ALA-histochemistry of CCA-induced hamster tissues was analyzed for ALAG expression across four groups of hamsters: untreated, Ov-infected, N-nitrosodimethylamine (NDMA)-treated, and Ov + NDMA-treated (CCA) groups (Fig. 2). No ALAG expression was detected in NBD from the four groups. However, ALAG signals were observed in HP in almost all groups (Fig. 2A and Table 4). Notably, the Ov + NDMA combination treatment revealed areas of CCA in the liver tissues, with ALAG expression increasing in correlation with the treatment duration (Fig. 2A). ALAG-score in NBD, HP, and CCA regions were quantified.

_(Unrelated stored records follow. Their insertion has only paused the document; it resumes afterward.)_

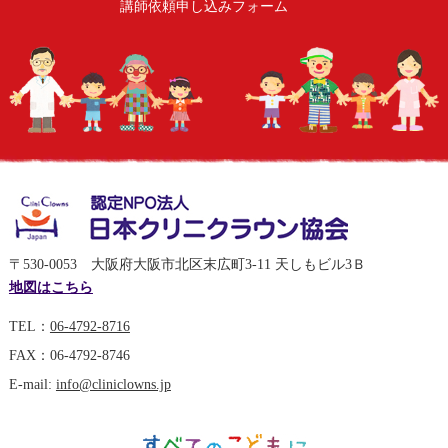
講師依頼申し込みフォーム
〒530-0053 大阪府大阪市北区末広町3-11 天しもビル3Ｂ
地図はこちら
TEL：
06-4792-8716
FAX：06-4792-8746
E-mail:
info@cliniclowns.jp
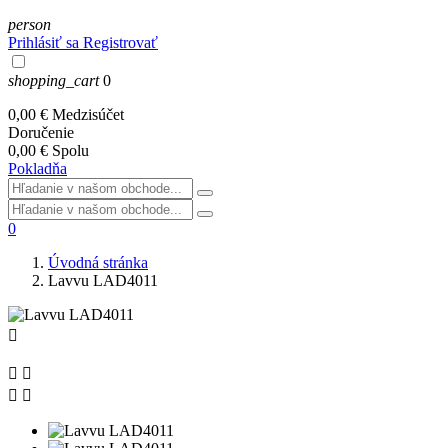
person
Prihlásiť sa
Registrovať
shopping_cart
0
0,00 €
Medzisúčet
Doručenie
0,00 €
Spolu
Pokladňa
0
Úvodná stránka
Lavvu LAD4011





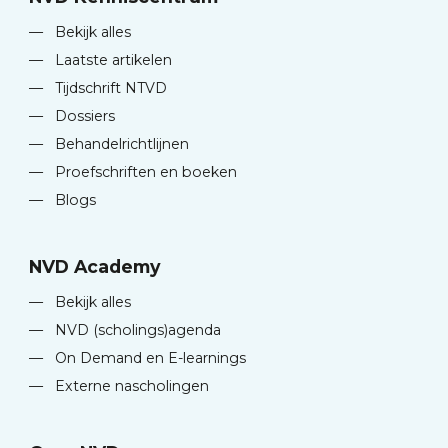
—
Bekijk alles
—
Laatste artikelen
—
Tijdschrift NTVD
—
Dossiers
—
Behandelrichtlijnen
—
Proefschriften en boeken
—
Blogs
NVD Academy
—
Bekijk alles
—
NVD (scholings)agenda
—
On Demand en E-learnings
—
Externe nascholingen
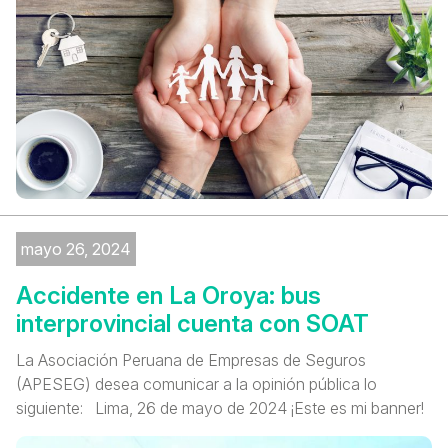
mayo 26, 2024
Accidente en La Oroya: bus
interprovincial cuenta con SOAT
La Asociación Peruana de Empresas de Seguros
(APESEG) desea comunicar a la opinión pública lo
siguiente: Lima, 26 de mayo de 2024 ¡Este es mi banner!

As illustrated in Fig. 2B, ALAG expression was significantly higher in HP (mean = 61.0 ± 22.3) and CCA regions (mean = 105.5 ± 26.7) compared to NBD areas (p < 0.001), indicating a potential role for ALAG in the development of CCA.

Fig. 2
figure 2

Expression of ALAG in liver tissues of hamsters. (A) Expression of ALAG in bile ducts epithelium of liver tissues from normal (untreated), Ov (Opisthorchis viverrini-infected), NDMA (NDMA-treated) (upper panel), and Ov + NDMA (CCA group, lower panel) evaluated at 1, 3, and 6 months. The scale bar represents 100 µm. (B) The scatter plots display ALAG expression in mean ± SD of ALAG-score. Numbers in the parentheses indicate sample size. ***  = p < 0.001.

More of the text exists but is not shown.